Open raginjason opened 3 years ago

raginjason commented 3 years ago

Code Sample, a copy-pastable example

import pandas as pd

pd.DataFrame({"nullable_col": ["some_val"]}, dtype="object").to_parquet("non-null-obj.parquet")

pd.DataFrame({"nullable_col": []}, dtype="object").to_parquet("null-obj.parquet")

Once that runs, parquet-tools illustrates the issue. I would expect a datatype such as OPTIONAL BINARY L:STRING, as in:

$ parquet-tools meta non-null-obj.parquet | grep nullable_col

extra:        pandas = {"index_columns": [{"kind": "range", "name": null, "start": 0, "stop": 1, "step": 1}], "column_indexes": [{"name": null, "field_name": null, "pandas_type": "unicode", "numpy_type": "object", "metadata": {"encoding": "UTF-8"}}], "columns": [{"name": "nullable_col", "field_name": "nullable_col", "pandas_type": "unicode", "numpy_type": "object", "metadata": null}], "creator": {"library": "pyarrow", "version": "1.0.1"}, "pandas_version": "1.1.3"} 
nullable_col: OPTIONAL BINARY L:STRING R:0 D:1
nullable_col:  BINARY SNAPPY DO:4 FPO:32 SZ:80/76/0.95 VC:1 ENC:PLAIN,PLAIN_DICTIONARY,RLE ST:[min: some_val, max: some_val, num_nulls: 0]
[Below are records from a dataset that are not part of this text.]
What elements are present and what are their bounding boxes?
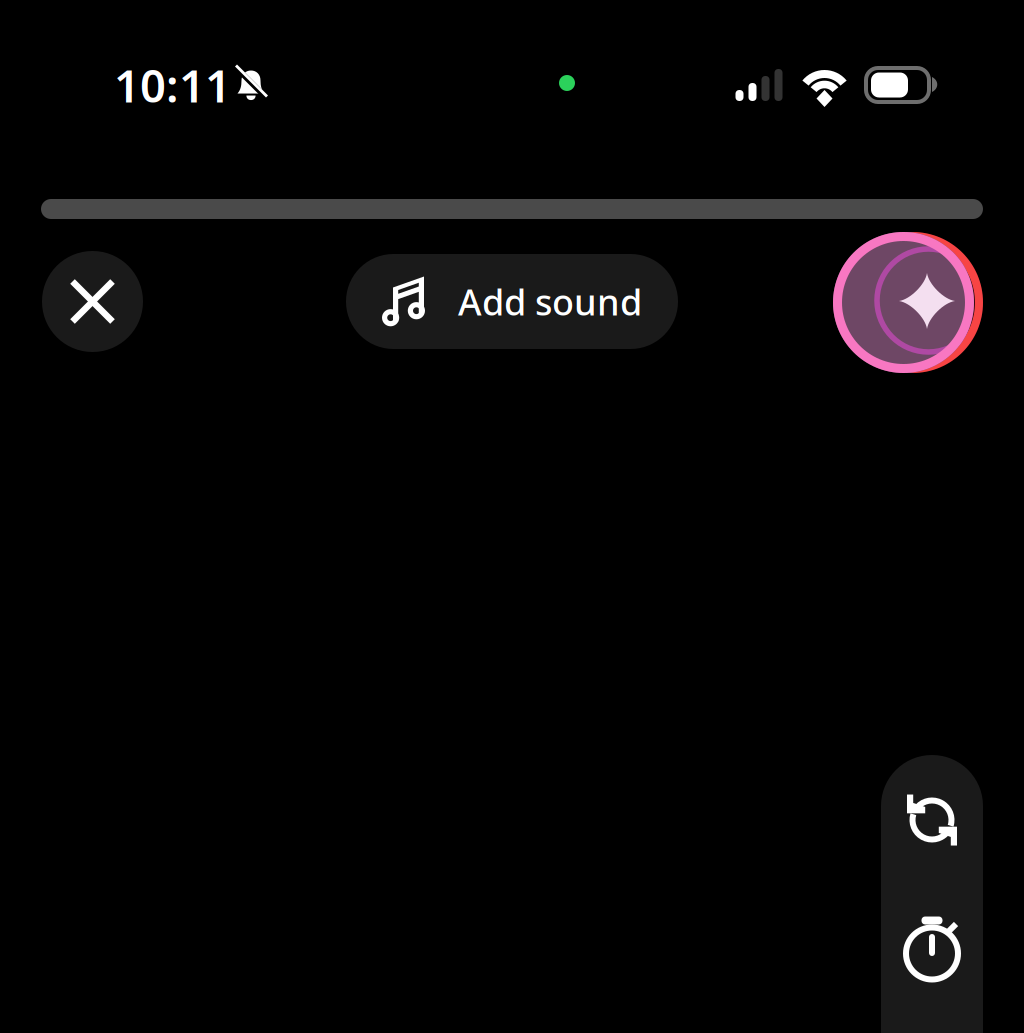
staticText: Add sound	[458, 278, 642, 325]
button[interactable]: AI effects	[827, 230, 981, 375]
button[interactable]: Flip camera	[881, 755, 983, 885]
staticText: 10:11	[114, 55, 231, 115]
button[interactable]: Close	[42, 251, 143, 352]
button[interactable]: Timer	[881, 885, 983, 1015]
button[interactable]: Add sound	[346, 254, 678, 349]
But instead got a datatype of OPTIONAL INT32, as in:

$ parquet-tools meta null-obj.parquet | grep nullable_col

extra:        pandas = {"index_columns": [{"kind": "range", "name": null, "start": 0, "stop": 0, "step": 1}], "column_indexes": [{"name": null, "field_name": null, "pandas_type": "unicode", "numpy_type": "object", "metadata": {"encoding": "UTF-8"}}], "columns": [{"name": "nullable_col", "field_name": "nullable_col", "pandas_type": "empty", "numpy_type": "object", "metadata": null}], "creator": {"library": "pyarrow", "version": "1.0.1"}, "pandas_version": "1.1.3"} 
nullable_col: OPTIONAL INT32 R:0 D:1
nullable_col:  INT32 SNAPPY DO:4 FPO:0 SZ:15/14/0.93 VC:0 ENC:PLAIN,RLE,PLAIN_DICTIONARY ST:[no stats for this column]

Problem description

Writing out a column with pandas type object with no values appears to create a parquet type of INT32 when I would expect it to be BINARY L:STRING or similar. I have a daily process that outputs a set of records to parquet and on days where there are no values in an object column the parquet datatype changes to INT32, thus breaking my process as the schemas has changed relative to previous days.

Expected Output

Output of pd.show_versions()

INSTALLED VERSIONS ------------------ commit : db08276bc116c438d3fdee492026f8223584c477 python : 3.7.2.final.0 python-bits : 64 OS : Darwin OS-release : 19.6.0 Version : Darwin Kernel Version 19.6.0: Thu Jun 18 20:49:00 PDT 2020; root:xnu-6153.141.1~1/RELEASE_X86_64 machine : x86_64 processor : i386 byteorder : little LC_ALL : None LANG : None LOCALE : en_US.UTF-8 pandas : 1.1.3 numpy : 1.19.2 pytz : 2020.1 dateutil : 2.8.1 pip : 20.2.3 setuptools : 50.3.0 Cython : None pytest : None hypothesis : None sphinx : None blosc : None feather : None xlsxwriter : None lxml.etree : None html5lib : None pymysql : None psycopg2 : None jinja2 : None IPython : None pandas_datareader: None bs4 : None bottleneck : None fsspec : None fastparquet : None gcsfs : None matplotlib : None numexpr : None odfpy : None openpyxl : None pandas_gbq : None pyarrow : 1.0.1 pytables : None pyxlsb : None s3fs : None scipy : None sqlalchemy : None tables : None tabulate : None xarray : None xlrd : None xlwt : None numba : None
raginjason commented 3 years ago

For other people running into a similar issue, I was able to work around this by mapping the object type columns in question to StringDtype(). Columns of this type appear to map to BINARY L:STRING in Parquet regardless of their contents.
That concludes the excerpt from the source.